BEGIN PROVIDED INFORMATION

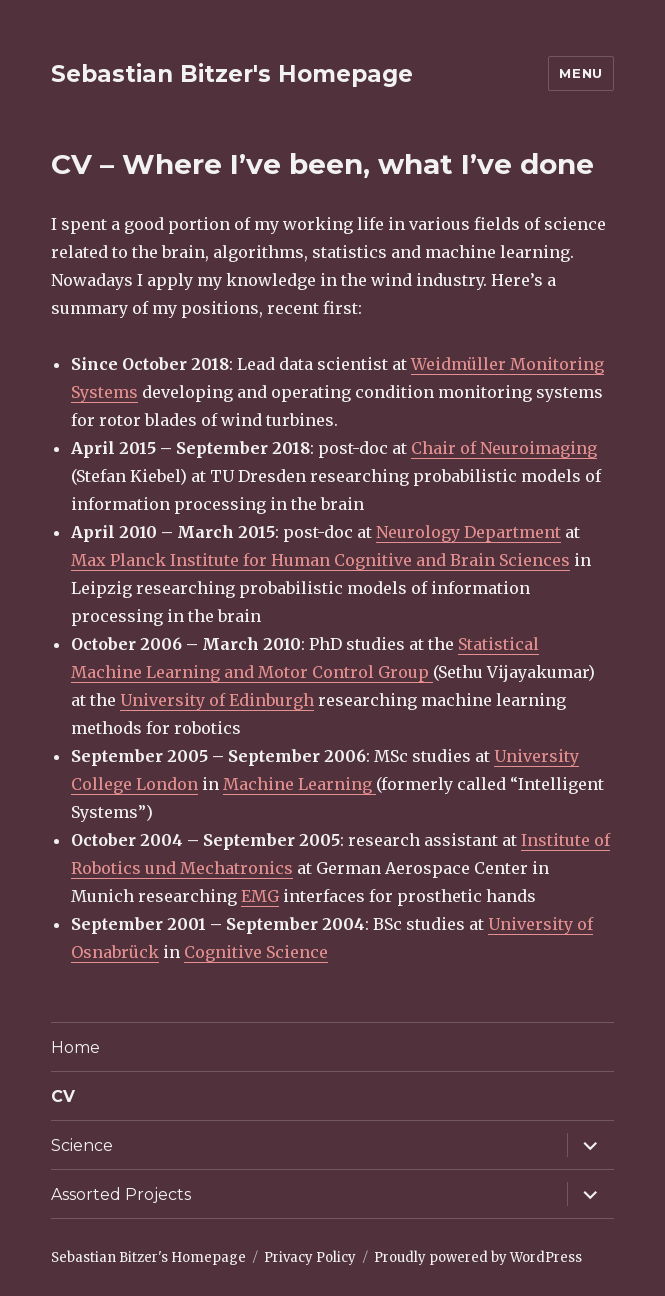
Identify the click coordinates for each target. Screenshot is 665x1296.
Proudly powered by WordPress (478, 1257)
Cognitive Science (256, 952)
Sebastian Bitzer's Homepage (232, 74)
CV (63, 1096)
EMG (260, 896)
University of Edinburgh (217, 700)
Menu (580, 73)
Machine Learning (299, 784)
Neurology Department (468, 532)
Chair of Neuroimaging (504, 448)
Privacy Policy (310, 1257)
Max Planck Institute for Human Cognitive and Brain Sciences (320, 560)
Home (75, 1047)
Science (82, 1145)
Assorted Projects (121, 1194)
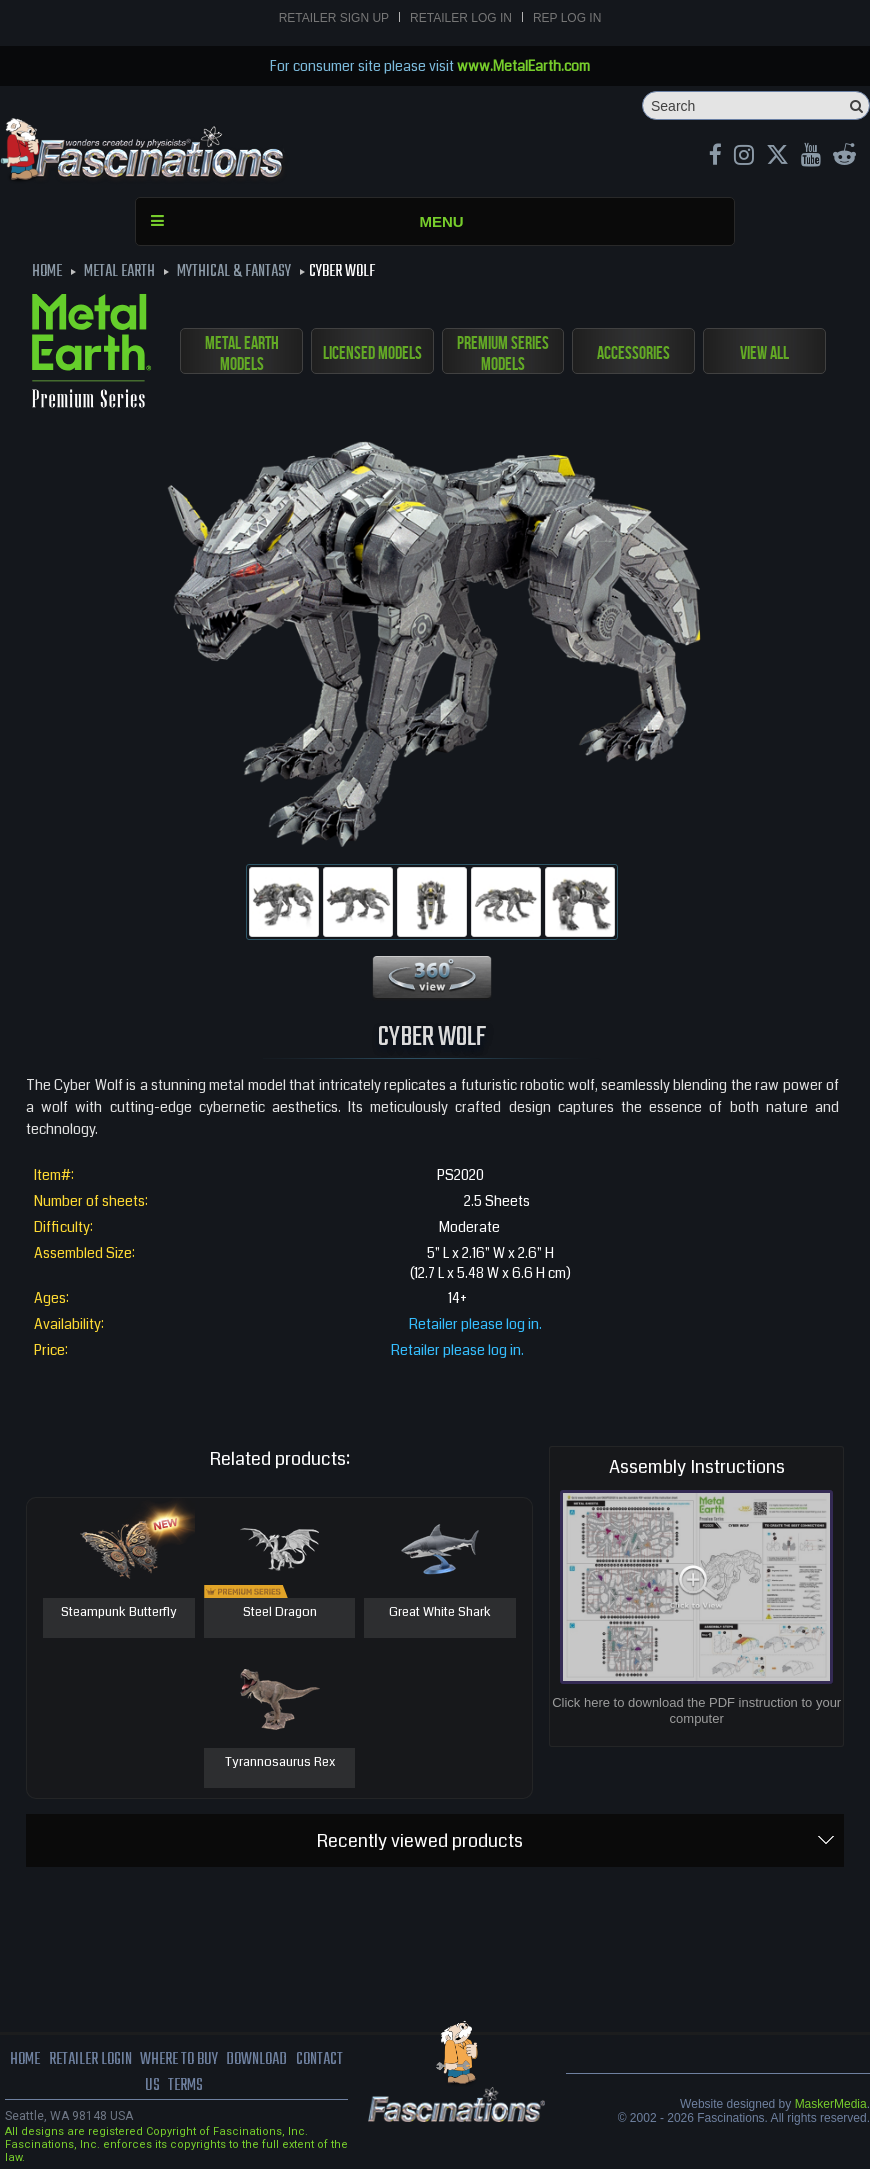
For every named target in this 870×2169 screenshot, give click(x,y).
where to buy (179, 2060)
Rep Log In (567, 18)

END PROVIDED INFORMATION

TASK DETAILS. Your answer must be exactly the lines from the one with "Chair of Neuroimaging (504, 448)" through the last line of the entries, both included, with no pictures; please add nothing else.

WRITTEN RESPONSE.
Chair of Neuroimaging (504, 448)
Privacy Policy (310, 1257)
Max Planck Institute for Human Cognitive and Brain Sciences (320, 560)
Home (75, 1047)
Science (82, 1145)
Assorted Projects (121, 1194)
For every named target in this 870×2169 screenshot, give click(x,y).
where to buy (179, 2060)
Rep Log In (567, 18)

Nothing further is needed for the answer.